Hi,
Long time enjoyer of mtl smoked meat, corned beef and pastrami.
Doing a mtl smoked meat thing with a 1.5kg brisket
Doing a dry cure as per a few recipes.
Now it’s time to get to the post curing stage.
I’m going to rinse and bathe it a few times
Then dry it off….
Then what?
-Do I just let it rest for a while? (In the fridge)
-Do I put my rub on it and let it rest
-do I just leave it for another 2 days?
I plan on the smoking it 3 days from now.
Please offer any advice
by phelanchristopher
1 Comment
Curing is a scientific process, Montreal smoked meat is fairly straightforward. If you’re following a solid recipe, no problem. I won’t comment on the recipe or the ingredients as that’s not what you asked nor do I know the recipe
Looks like you’re finishing the curing stage.
Desalination is what you have planned next. Make sure to change the water while desalinating or you’re just going to be soaking it in salt water
After I desalinate, I pat try really well, and let it dry on a rack over a cookie sheet in the fridge for a short period.

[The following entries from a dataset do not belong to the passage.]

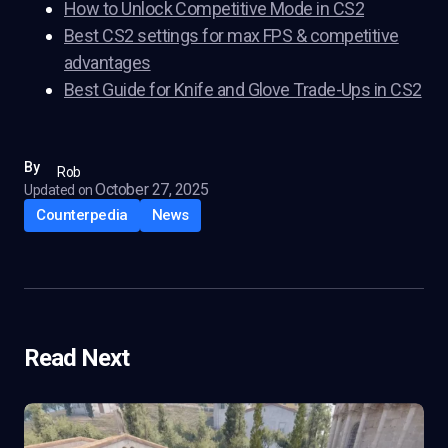
How to Unlock Competitive Mode in CS2
Best CS2 settings for max FPS & competitive
advantages
Best Guide for Knife and Glove Trade-Ups in CS2
By
Rob
October 27, 2025
Updated on
Counterpedia
News
Read Next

Apply the binder if necessary and the rub — normally no salt whatsoever in the rub as the curing process took care of that and then some
Overnight in the fridge on a rack over a cookie sheet
Then smoke it and finish with a beer steam
(YMMV, I typically do full packers or very large cuts of meat, I can let the rub stay on in the fridge for two days sometimes)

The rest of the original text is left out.